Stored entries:
*** Begin section ***
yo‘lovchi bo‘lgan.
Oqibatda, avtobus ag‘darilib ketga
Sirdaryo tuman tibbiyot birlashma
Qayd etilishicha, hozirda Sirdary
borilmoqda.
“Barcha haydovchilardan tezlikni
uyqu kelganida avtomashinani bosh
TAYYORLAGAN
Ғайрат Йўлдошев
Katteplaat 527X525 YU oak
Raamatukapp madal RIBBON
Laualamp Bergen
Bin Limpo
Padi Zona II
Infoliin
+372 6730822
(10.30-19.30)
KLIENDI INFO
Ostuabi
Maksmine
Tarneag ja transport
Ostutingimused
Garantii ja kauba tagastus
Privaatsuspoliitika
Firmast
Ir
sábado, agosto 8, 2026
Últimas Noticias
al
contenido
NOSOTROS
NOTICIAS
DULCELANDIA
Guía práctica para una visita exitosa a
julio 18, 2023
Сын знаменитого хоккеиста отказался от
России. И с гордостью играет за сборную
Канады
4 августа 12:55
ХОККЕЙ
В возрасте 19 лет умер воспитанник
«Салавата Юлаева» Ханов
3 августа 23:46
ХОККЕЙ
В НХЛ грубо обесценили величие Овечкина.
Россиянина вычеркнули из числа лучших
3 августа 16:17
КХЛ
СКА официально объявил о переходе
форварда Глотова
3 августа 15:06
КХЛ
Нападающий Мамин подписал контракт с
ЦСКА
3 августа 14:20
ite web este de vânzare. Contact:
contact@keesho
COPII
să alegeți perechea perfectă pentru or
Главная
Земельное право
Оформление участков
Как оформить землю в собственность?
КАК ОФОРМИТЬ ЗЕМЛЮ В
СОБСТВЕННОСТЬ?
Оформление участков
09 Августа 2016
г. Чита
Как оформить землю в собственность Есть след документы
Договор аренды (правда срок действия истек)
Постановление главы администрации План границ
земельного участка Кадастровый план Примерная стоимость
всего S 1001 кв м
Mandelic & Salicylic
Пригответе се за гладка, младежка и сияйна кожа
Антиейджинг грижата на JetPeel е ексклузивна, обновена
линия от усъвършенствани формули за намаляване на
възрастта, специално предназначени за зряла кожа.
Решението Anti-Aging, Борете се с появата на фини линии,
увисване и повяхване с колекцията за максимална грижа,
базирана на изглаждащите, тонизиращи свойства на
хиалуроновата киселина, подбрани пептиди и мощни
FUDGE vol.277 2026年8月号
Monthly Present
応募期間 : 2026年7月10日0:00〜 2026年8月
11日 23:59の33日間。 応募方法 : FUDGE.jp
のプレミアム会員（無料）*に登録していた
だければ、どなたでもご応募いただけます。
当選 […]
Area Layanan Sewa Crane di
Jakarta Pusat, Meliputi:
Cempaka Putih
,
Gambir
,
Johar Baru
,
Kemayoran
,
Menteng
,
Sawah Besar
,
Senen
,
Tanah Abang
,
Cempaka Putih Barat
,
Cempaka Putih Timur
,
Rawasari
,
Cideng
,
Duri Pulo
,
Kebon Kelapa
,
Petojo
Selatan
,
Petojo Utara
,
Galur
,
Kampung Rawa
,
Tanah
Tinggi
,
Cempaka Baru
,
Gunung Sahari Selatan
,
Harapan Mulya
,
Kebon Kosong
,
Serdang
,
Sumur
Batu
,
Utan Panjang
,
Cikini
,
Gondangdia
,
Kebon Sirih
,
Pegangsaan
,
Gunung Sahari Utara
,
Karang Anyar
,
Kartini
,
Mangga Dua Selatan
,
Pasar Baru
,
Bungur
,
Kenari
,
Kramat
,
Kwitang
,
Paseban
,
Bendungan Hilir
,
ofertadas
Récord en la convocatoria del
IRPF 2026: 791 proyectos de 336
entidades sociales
*** End section ***
WHAT NEEDS TO BE DONE: Copy out all of the records, keeping every line identical.

RESPONSE BELOW:
yo‘lovchi bo‘lgan.
Oqibatda, avtobus ag‘darilib ketga
Sirdaryo tuman tibbiyot birlashma
Qayd etilishicha, hozirda Sirdary
borilmoqda.
“Barcha haydovchilardan tezlikni
uyqu kelganida avtomashinani bosh
TAYYORLAGAN
Ғайрат Йўлдошев
Katteplaat 527X525 YU oak
Raamatukapp madal RIBBON
Laualamp Bergen
Bin Limpo
Padi Zona II
Infoliin
+372 6730822
(10.30-19.30)
KLIENDI INFO
Ostuabi
Maksmine
Tarneag ja transport
Ostutingimused
Garantii ja kauba tagastus
Privaatsuspoliitika
Firmast
Ir
sábado, agosto 8, 2026
Últimas Noticias
al
contenido
NOSOTROS
NOTICIAS
DULCELANDIA
Guía práctica para una visita exitosa a
julio 18, 2023
Сын знаменитого хоккеиста отказался от
России. И с гордостью играет за сборную
Канады
4 августа 12:55
ХОККЕЙ
В возрасте 19 лет умер воспитанник
«Салавата Юлаева» Ханов
3 августа 23:46
ХОККЕЙ
В НХЛ грубо обесценили величие Овечкина.
Россиянина вычеркнули из числа лучших
3 августа 16:17
КХЛ
СКА официально объявил о переходе
форварда Глотова
3 августа 15:06
КХЛ
Нападающий Мамин подписал контракт с
ЦСКА
3 августа 14:20
ite web este de vânzare. Contact:
contact@keesho
COPII
să alegeți perechea perfectă pentru or
Главная
Земельное право
Оформление участков
Как оформить землю в собственность?
КАК ОФОРМИТЬ ЗЕМЛЮ В
СОБСТВЕННОСТЬ?
Оформление участков
09 Августа 2016
г. Чита
Как оформить землю в собственность Есть след документы
Договор аренды (правда срок действия истек)
Постановление главы администрации План границ
земельного участка Кадастровый план Примерная стоимость
всего S 1001 кв м
Mandelic & Salicylic
Пригответе се за гладка, младежка и сияйна кожа
Антиейджинг грижата на JetPeel е ексклузивна, обновена
линия от усъвършенствани формули за намаляване на
възрастта, специално предназначени за зряла кожа.
Решението Anti-Aging, Борете се с появата на фини линии,
увисване и повяхване с колекцията за максимална грижа,
базирана на изглаждащите, тонизиращи свойства на
хиалуроновата киселина, подбрани пептиди и мощни
FUDGE vol.277 2026年8月号
Monthly Present
応募期間 : 2026年7月10日0:00〜 2026年8月
11日 23:59の33日間。 応募方法 : FUDGE.jp
のプレミアム会員（無料）*に登録していた
だければ、どなたでもご応募いただけます。
当選 […]
Area Layanan Sewa Crane di
Jakarta Pusat, Meliputi:
Cempaka Putih
,
Gambir
,
Johar Baru
,
Kemayoran
,
Menteng
,
Sawah Besar
,
Senen
,
Tanah Abang
,
Cempaka Putih Barat
,
Cempaka Putih Timur
,
Rawasari
,
Cideng
,
Duri Pulo
,
Kebon Kelapa
,
Petojo
Selatan
,
Petojo Utara
,
Galur
,
Kampung Rawa
,
Tanah
Tinggi
,
Cempaka Baru
,
Gunung Sahari Selatan
,
Harapan Mulya
,
Kebon Kosong
,
Serdang
,
Sumur
Batu
,
Utan Panjang
,
Cikini
,
Gondangdia
,
Kebon Sirih
,
Pegangsaan
,
Gunung Sahari Utara
,
Karang Anyar
,
Kartini
,
Mangga Dua Selatan
,
Pasar Baru
,
Bungur
,
Kenari
,
Kramat
,
Kwitang
,
Paseban
,
Bendungan Hilir
,
ofertadas
Récord en la convocatoria del
IRPF 2026: 791 proyectos de 336
entidades sociales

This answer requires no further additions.